Coinbase refers to a keynote speech given by Gensler on May 15 at the Financial Markets Conference. Gensler was asked about the SEC’s dispute with Coinbase and why the SEC has yet to publish rules for the market.
“To make it quite direct: this is a field that has been operating largely non-compliant… There’s nothing about a new technology that makes it non-consistent with the public policies that Congress has laid out.”
Gensler no doubt is referring to the rules set out in the multitude of statues on the books which govern the securities industry, as well as decades of precedent under the Howey, the legal decision which establishes the test for determining whether an offering amounts to an investment contract and therefore a security.
To Coinbase, however, Gensler’s comments are a sign that the SEC has already made up its mind about Coinbase’s petition. Even if that isn’t the case, according to Coinbase’s latest filing, the court still does as Coinbase asks because the SEC is taking too long in the first place, all the while continuing to “pursue an aggressive, accelerating enforcement campaign regarding the very topics identified in Coinbase’s petition.”
On that basis, Coinbase argues that the court should grant its petition to force the SEC to respond to its rule-making request within seven days.
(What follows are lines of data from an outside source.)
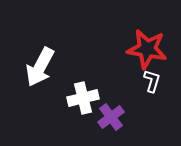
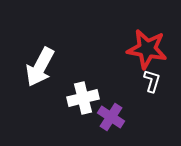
purple cross: rotated 20 degrees counterclockwise
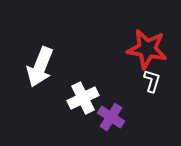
white arrow: rotated 6 degrees counterclockwise
white cross: rotated 12 degrees counterclockwise
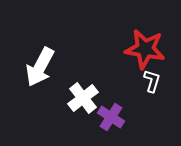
red star: moved 2 px left
white arrow: rotated 6 degrees clockwise
white cross: rotated 12 degrees counterclockwise
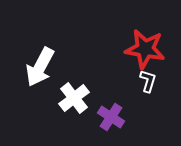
white L-shape: moved 4 px left
white cross: moved 9 px left
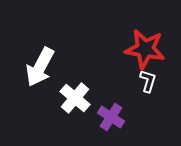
white cross: moved 1 px right; rotated 12 degrees counterclockwise
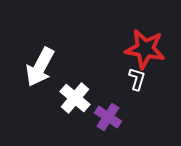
white L-shape: moved 11 px left, 2 px up
purple cross: moved 3 px left
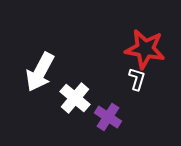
white arrow: moved 5 px down
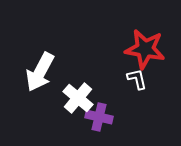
white L-shape: rotated 30 degrees counterclockwise
white cross: moved 3 px right
purple cross: moved 9 px left; rotated 20 degrees counterclockwise
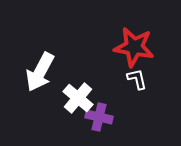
red star: moved 11 px left, 2 px up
Alternatively, Coinbase asks the court to order that the SEC explain its delay, state when it will respond, and provide progress updates to the court.
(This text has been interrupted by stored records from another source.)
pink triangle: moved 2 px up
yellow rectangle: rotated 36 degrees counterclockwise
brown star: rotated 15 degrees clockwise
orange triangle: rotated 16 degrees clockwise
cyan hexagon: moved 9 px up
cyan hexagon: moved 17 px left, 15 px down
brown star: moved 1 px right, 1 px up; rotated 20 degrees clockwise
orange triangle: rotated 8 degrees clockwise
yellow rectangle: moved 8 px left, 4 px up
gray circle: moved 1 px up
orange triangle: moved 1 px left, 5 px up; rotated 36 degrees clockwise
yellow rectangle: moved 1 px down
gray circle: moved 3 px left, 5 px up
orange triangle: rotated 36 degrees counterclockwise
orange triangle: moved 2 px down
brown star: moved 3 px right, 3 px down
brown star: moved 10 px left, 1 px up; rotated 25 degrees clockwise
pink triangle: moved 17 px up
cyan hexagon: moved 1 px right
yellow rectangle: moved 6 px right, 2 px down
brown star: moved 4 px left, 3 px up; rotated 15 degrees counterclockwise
The SEC told the court that Coinbase has no basis to complain about a delay of months when courts have consistently declined to intervene in cases that have spanned years.
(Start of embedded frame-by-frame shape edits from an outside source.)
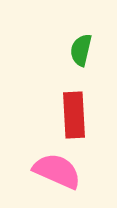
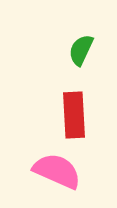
green semicircle: rotated 12 degrees clockwise
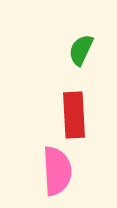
pink semicircle: rotated 63 degrees clockwise
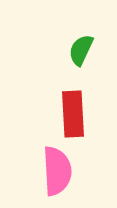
red rectangle: moved 1 px left, 1 px up
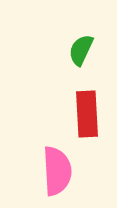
red rectangle: moved 14 px right
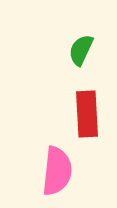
pink semicircle: rotated 9 degrees clockwise
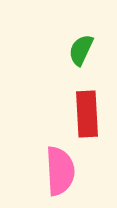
pink semicircle: moved 3 px right; rotated 9 degrees counterclockwise
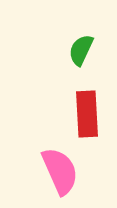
pink semicircle: rotated 21 degrees counterclockwise
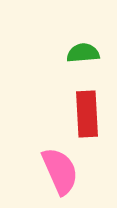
green semicircle: moved 2 px right, 3 px down; rotated 60 degrees clockwise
The filing is the latest jab from Coinbase in its quest to have the SEC issue new rules on digital asset securities.
Coinbase initially filed a petition with the SEC in July last year, asking the Commission to create and publish rules governing the regulation of digital asset securities, saying that the U.S. does not have a functioning digital asset securities market because of the ‘lack of a clear and workable regulatory regime’ and that the Commission had instead chosen an ‘enforcement-first’ approach.
The SEC evidently never responded to the petition and issued a Wells Notice to Coinbase warning that it violates securities laws and to expect imminent legal action. This spurred Coinbase to file in the Court of Appeals for the Third Circuit, asking the court to force the SEC’s hand.
In its initial response, the SEC said:
“That Coinbase would like its policy preferences addressed immediately does not entitle it to extraordinary relief ordering the Commission to act on a rulemaking petition that has been pending for well under a year.”
The court has not ruled on Coinbase’s filing, nor has the SEC responded to Coinbase’s latest request.